▸ **Task goal**:
Nothing but the pictures gets dropped; retype every entry exactly.

▸ **Records shown**:
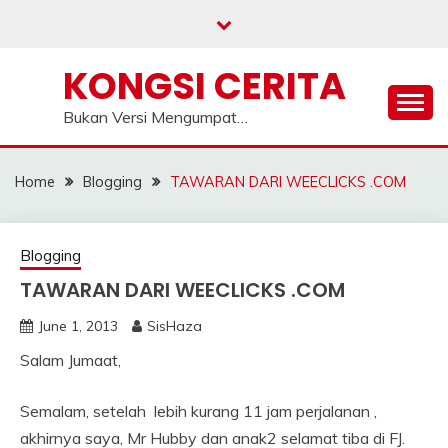
Skip
to
content
KONGSI CERITA
Bukan Versi Mengumpat…
Home
Blogging
TAWARAN DARI WEECLICKS .COM
Blogging
TAWARAN DARI WEECLICKS .COM
June 1, 2013
SisHaza
Salam Jumaat,
Semalam, setelah lebih kurang 11 jam perjalanan ,
akhirnya saya, Mr Hubby dan anak2 selamat tiba di FJ.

▸ **Task response**:
Skip
to
content
KONGSI CERITA
Bukan Versi Mengumpat…
Home
Blogging
TAWARAN DARI WEECLICKS .COM
Blogging
TAWARAN DARI WEECLICKS .COM
June 1, 2013
SisHaza
Salam Jumaat,
Semalam, setelah lebih kurang 11 jam perjalanan ,
akhirnya saya, Mr Hubby dan anak2 selamat tiba di FJ.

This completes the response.